The picture is most likely tinted blue, with a stock footage model not looking at the camera. The headline kills you. It’s another one of those “open letters” or an article about why they “totally should” date some kind of girl. Either way, the amount of times you’ve seen these click-bait headlines is excruciatingly often.
And now, your friend has succumbed to the click-bait webdemic.
So what do you do?
Let’s just say I’ve encountered these enough to come up with a step-by-step guide as to how to react to these types of situations. In the form of a listicle.
Step 1. Open it. You must.
Step 2. Immediately search the post for any clues about you.
(It’s better to call them out if they have listed you directly in the article. It’s more relevant.)
Step 3. Rate their use of GIFS. Because why not?
Step 4. What are they bragging about? According to Gawker, there are 5 types of Thought Catalog posts, but I would extend this to any platlisher. Deciphering what kind of post it is will help you if you decide if you should confront them about the issue.
Step 5. If it is someone you truly care about, contact them privately as to why they would publicly embarrass themselves like this.
Step 6. Sit back and ponder why it is mainly women who fall victim to the pseudo-personal-essay trap. Wonder if this really is the best way for women to start out in the online writing game and if it is, do they go anywhere after this? Will any news organization really want to look at your writing if all you have are articles bragging about how you’re a “laid back kind of girl” through J.Law reaction gifs? (I thought I was being “relatable” with this sentence, but apparently there is a whole section of literature of this sort.)
I realize this post is basically a prolonged sub-tweet. But the amount of times I’ve been able to decode someone’s personal life based on what I know from them and what they write in these articles is too much for me to be comfortable with as a 20-year-old. Think about it for a second: If the girl who’s been dating the same guy since high school posts an article with the headline “15 Things You’ll Do When You Think About Your High School Boyfriend,” do we really have to guess who it’s about? Of course it’s about Jonathon, the guy she’s been dating since the homecoming dance freshman year. Why would someone do that, especially when you consider the types of people that are seeing these posts? Her aunt and favorite English teacher are probably friends with her on Facebook and can totally comment on it.

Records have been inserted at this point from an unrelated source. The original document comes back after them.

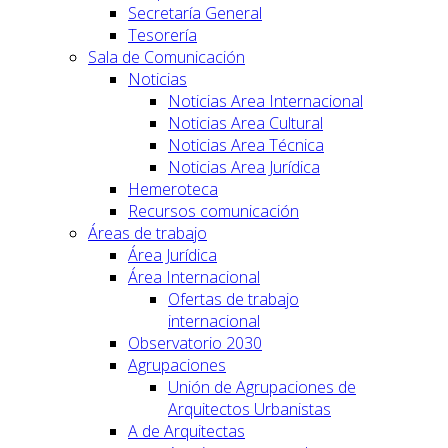
Secretaría General
Tesorería
Sala de Comunicación
Noticias
Noticias Area Internacional
Noticias Area Cultural
Noticias Area Técnica
Noticias Area Jurídica
Hemeroteca
Recursos comunicación
Áreas de trabajo
Área Jurídica
Área Internacional
Ofertas de trabajo
internacional
Observatorio 2030
Agrupaciones
Unión de Agrupaciones de
Arquitectos Urbanistas
A de Arquitectas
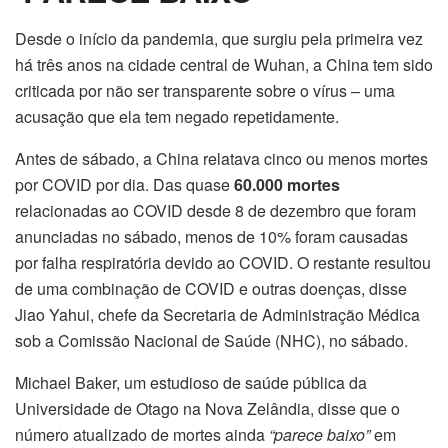
Desde o início da pandemia, que surgiu pela primeira vez
há três anos na cidade central de Wuhan, a China tem sido
criticada por não ser transparente sobre o vírus – uma
acusação que ela tem negado repetidamente.
Antes de sábado, a China relatava cinco ou menos mortes
por COVID por dia. Das quase
60.000 mortes
relacionadas ao COVID desde 8 de dezembro que foram
anunciadas no sábado, menos de 10% foram causadas
por falha respiratória devido ao COVID. O restante resultou
de uma combinação de COVID e outras doenças, disse
Jiao Yahui, chefe da Secretaria de Administração Médica
sob a Comissão Nacional de Saúde (NHC), no sábado.
Michael Baker, um estudioso de saúde pública da
Universidade de Otago na Nova Zelândia, disse que o
número atualizado de mortes ainda
“parece baixo”
em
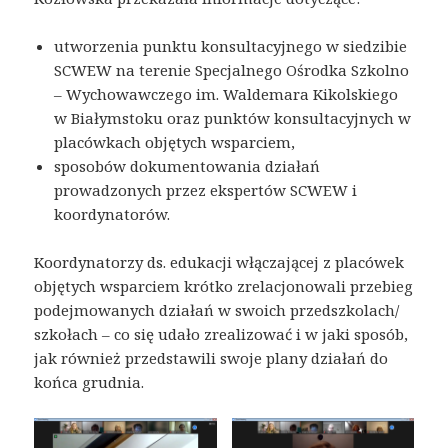
utworzenia punktu konsultacyjnego w siedzibie
SCWEW na terenie Specjalnego Ośrodka Szkolno
– Wychowawczego im. Waldemara Kikolskiego
w Białymstoku oraz punktów konsultacyjnych w
placówkach objętych wsparciem,
sposobów dokumentowania działań
prowadzonych przez ekspertów SCWEW i
koordynatorów.
Koordynatorzy ds. edukacji włączającej z placówek
objętych wsparciem krótko zrelacjonowali przebieg
podejmowanych działań w swoich przedszkolach/
szkołach – co się udało zrealizować i w jaki sposób,
jak również przedstawili swoje plany działań do
końca grudnia.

As for the content of these articles? They aren’t well-written. It would be a stretch to even call them articles; they are 21st century diary entries for an audience of millions. Most of the time, these posts are written with the underlying message of “Look! I’ve done this!” disguised with the cover of “advice.” The hangover posts, dating posts and the sex posts all say one thing: I have done this and I want to tell everyone I’ve done this, but it would be weird and socially unacceptable if I just bragged about it, so I wrote about it for a website.
Self-awareness is the number one thing many of these young writers lack. These “platlishers” aim their content primarily at college-aged women; thus, they are written by primarily college-aged women. As an aspiring writer, I know how difficult it is to get published. But the web is a world wide place; there are so many sites you can write for if you want to get published. Articles like these are property of the sites they are posted on, and are a part of their Internet footprint…forever.
Not every article can be Pulitzer-prize winning commentary, nor should it. “Fluff pieces” have always held a place in journalism, from Dear Abby letters to celebrity interviews, they are fun to read and break up the heavy news the world usually delivers. What this style of writing means for our generation is serious. The tone of these posts are monotonous, just like the algorithm generated headlines that accompany them. What does this mean for young writers looking to find their voice?
To be frank, I don’t even know the answer. But I know it won’t be found in a listicle.